▶ What the exercise asks
Exactly as they appear, output all of the records. Skip any images.

#### Data to process

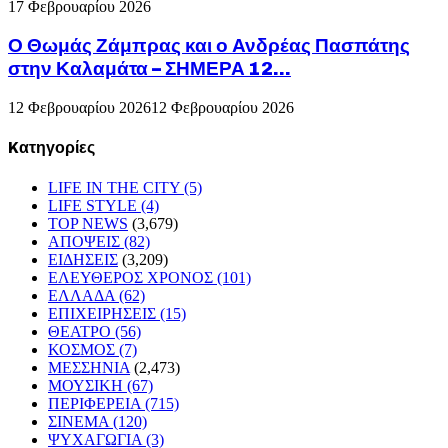
17 Φεβρουαρίου 2026
Ο Θωμάς Ζάμπρας και ο Ανδρέας Πασπάτης
στην Καλαμάτα – ΣΗΜΕΡΑ 12...
12 Φεβρουαρίου 2026
12 Φεβρουαρίου 2026
Kατηγορίες
LIFE IN THE CITY
(5)
LIFE STYLE
(4)
TOP NEWS
(3,679)
ΑΠΟΨΕΙΣ
(82)
ΕΙΔΗΣΕΙΣ
(3,209)
ΕΛΕΥΘΕΡΟΣ ΧΡΟΝΟΣ
(101)
ΕΛΛΑΔΑ
(62)
ΕΠΙΧΕΙΡΗΣΕΙΣ
(15)
ΘΕΑΤΡΟ
(56)
ΚΟΣΜΟΣ
(7)
ΜΕΣΣΗΝΙΑ
(2,473)
ΜΟΥΣΙΚΗ
(67)
ΠΕΡΙΦΕΡΕΙΑ
(715)
ΣΙΝΕΜΑ
(120)
ΨΥΧΑΓΩΓΙΑ
(3)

########

▶ Reply
17 Φεβρουαρίου 2026
Ο Θωμάς Ζάμπρας και ο Ανδρέας Πασπάτης
στην Καλαμάτα – ΣΗΜΕΡΑ 12...
12 Φεβρουαρίου 2026
12 Φεβρουαρίου 2026
Kατηγορίες
LIFE IN THE CITY
(5)
LIFE STYLE
(4)
TOP NEWS
(3,679)
ΑΠΟΨΕΙΣ
(82)
ΕΙΔΗΣΕΙΣ
(3,209)
ΕΛΕΥΘΕΡΟΣ ΧΡΟΝΟΣ
(101)
ΕΛΛΑΔΑ
(62)
ΕΠΙΧΕΙΡΗΣΕΙΣ
(15)
ΘΕΑΤΡΟ
(56)
ΚΟΣΜΟΣ
(7)
ΜΕΣΣΗΝΙΑ
(2,473)
ΜΟΥΣΙΚΗ
(67)
ΠΕΡΙΦΕΡΕΙΑ
(715)
ΣΙΝΕΜΑ
(120)
ΨΥΧΑΓΩΓΙΑ
(3)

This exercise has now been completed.